III. The Norwood Suite fait partie de ces jeux à pirouette scénaristique (un terme acrobatique que je préfère au twist, qui n'a pour lui que son côté dansant) sortie d'à peu près nulle part, qui semble ici superflue. Il faut l'accepter (la pirouette, alouette) non pas pour ce qu'elle apporte à l'histoire, mais pour le degré d'absurde qu'elle rajoute à l'ensemble, comme une sorte de feu d'artifice final.

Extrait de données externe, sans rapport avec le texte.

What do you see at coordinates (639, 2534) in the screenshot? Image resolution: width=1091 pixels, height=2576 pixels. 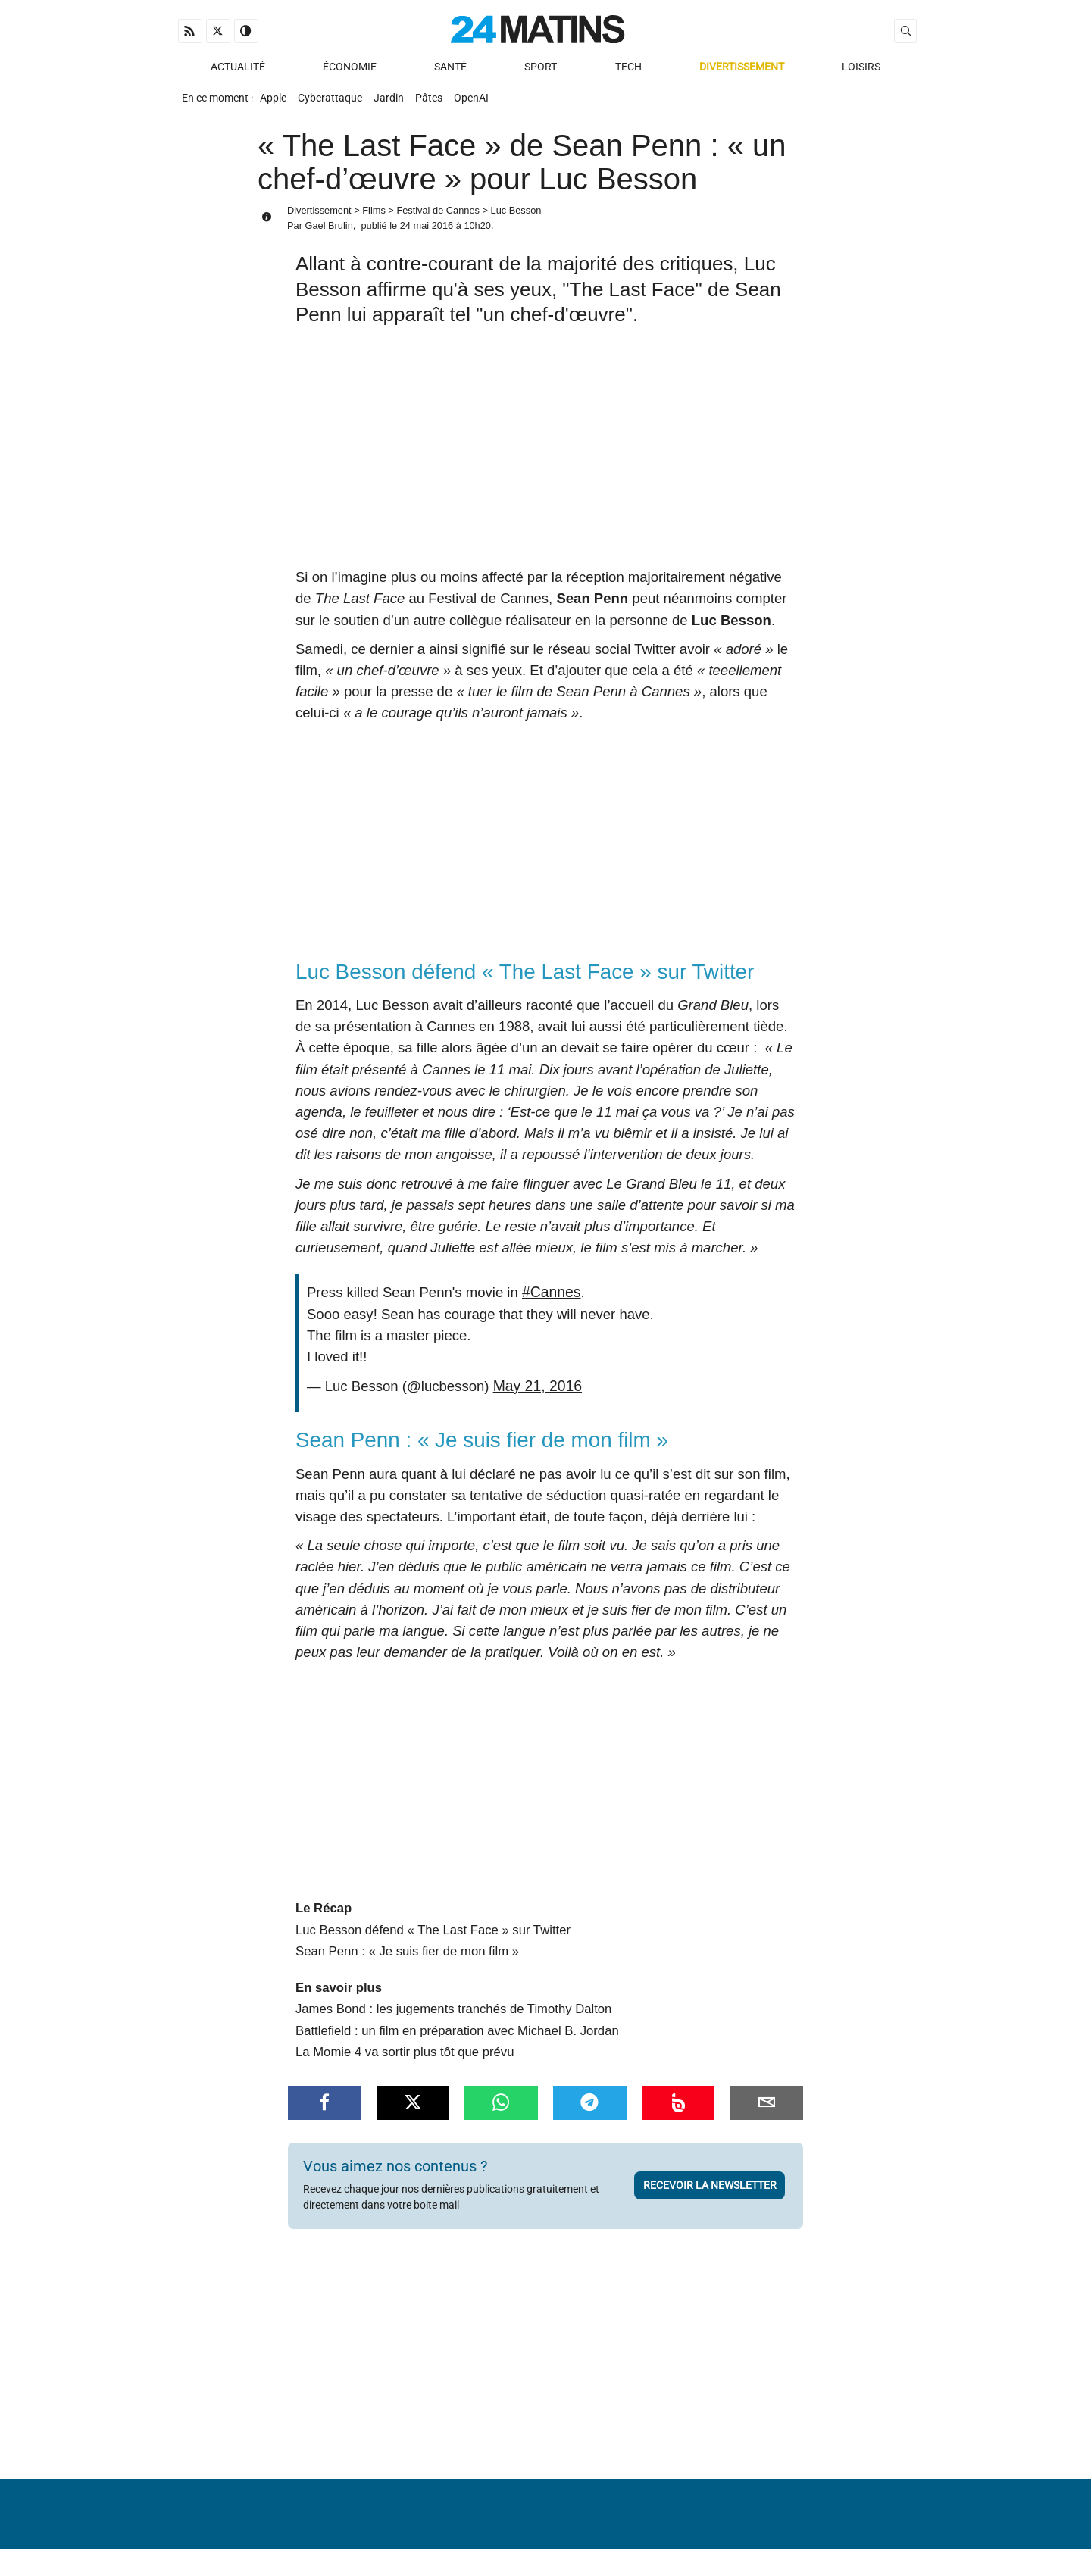 I see `Infos Légales` at bounding box center [639, 2534].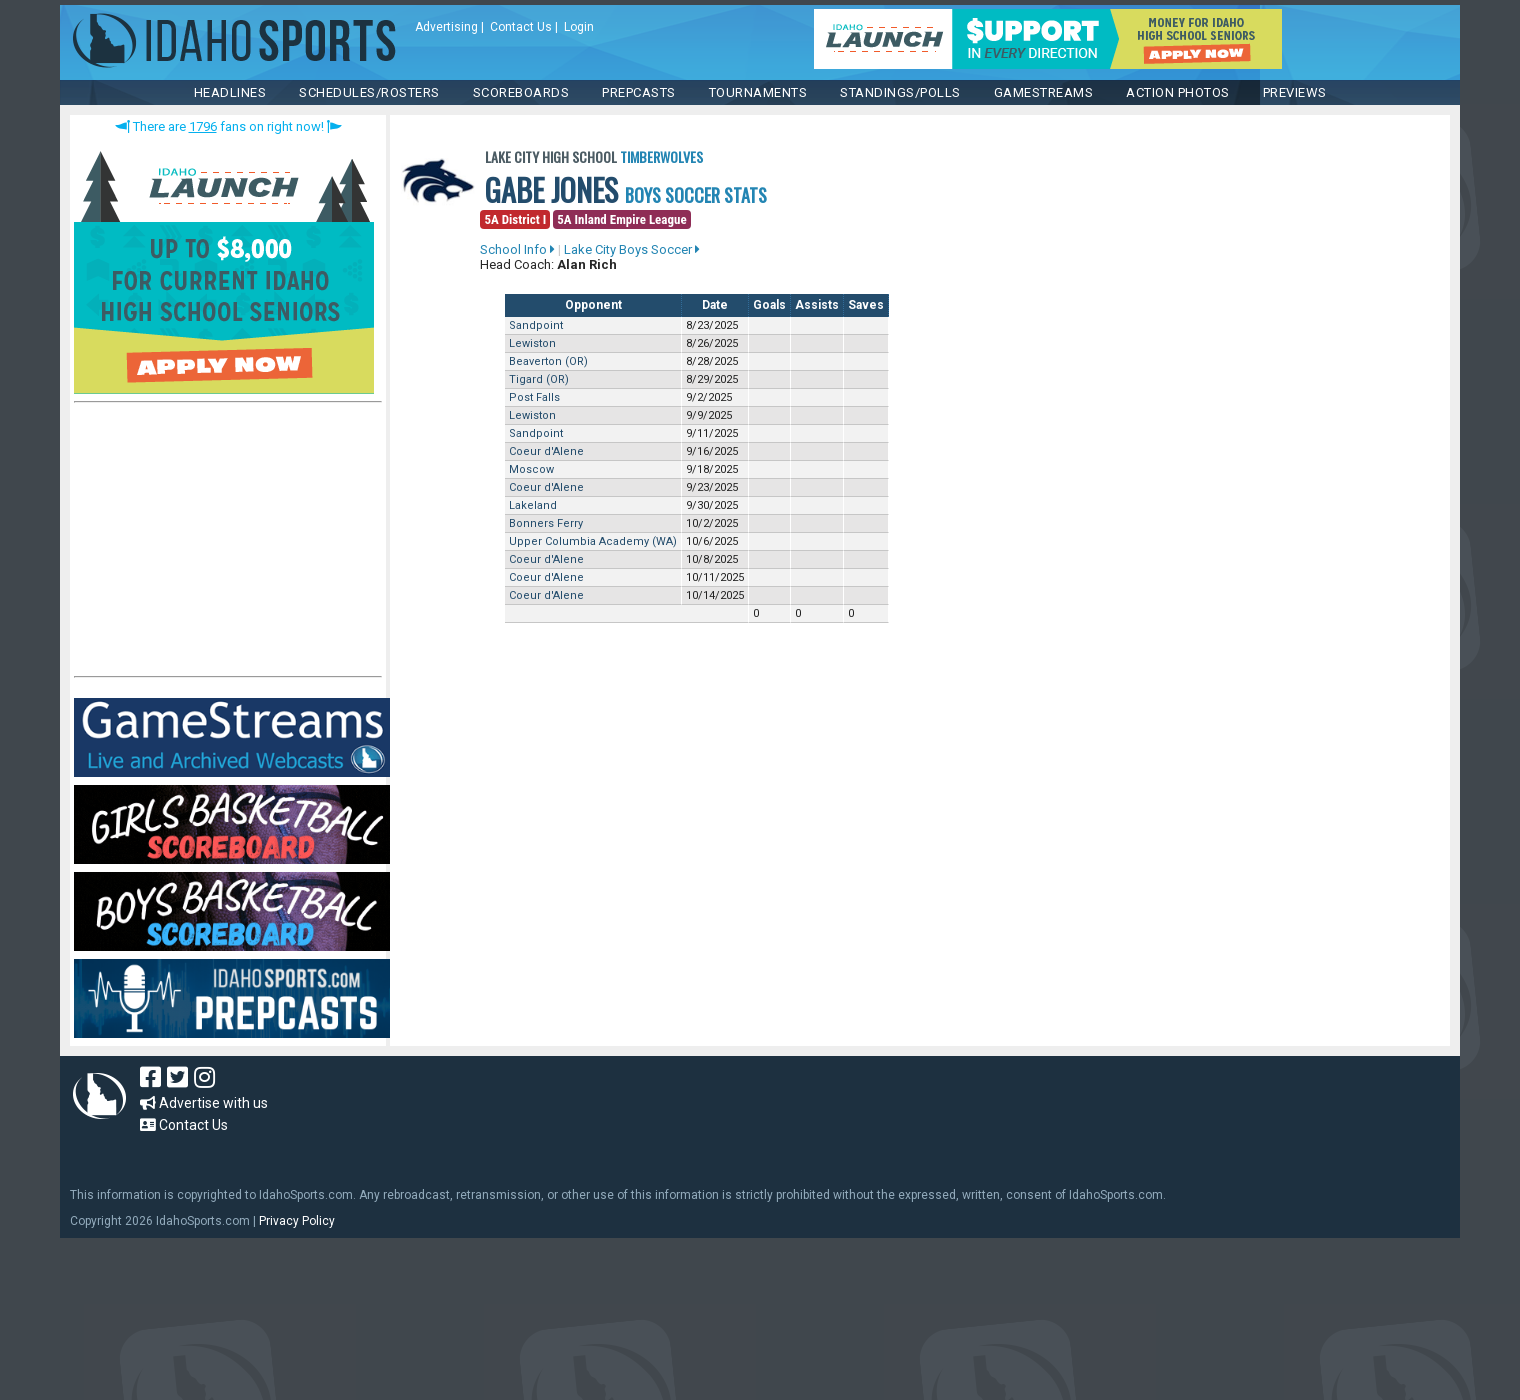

IV. Tout tourne autour de la musique : le fondateur de l'hôtel, un vieux compositeur, a disparu il y a bien longtemps, un DJ joue sur place, une prof de musique passe des disques, des musiciens attendent dans le hall… Paradoxalement, on retient peu les mélodies, mais plutôt les discussions farfelues et le bâtiment incroyable, à l'architecture folle tout en restant crédible et à la décoration aussi fantastique que ridicule. Des portraits partout, des écarts d'échelle dans tous les sens (des têtes géantes vous accueillent sur la route…), une moquette à coller la migraine, un choix de tapisseries et de tableaux des plus curieux, etc.
V. Le hasard, parfois : je lis en parallèle un polar, Hôtel du grand cerf, sur un hôtel (fatalement) paumé où l'on tente aussi d'élucider un mystère vieux de plusieurs décennies. C'est beaucoup moins épatant. Jouez plutôt à The Norwood Suite : en deux petites heures, ça vous transporte loin, très loin.
VI. Je ne sais pas encore si on en revient.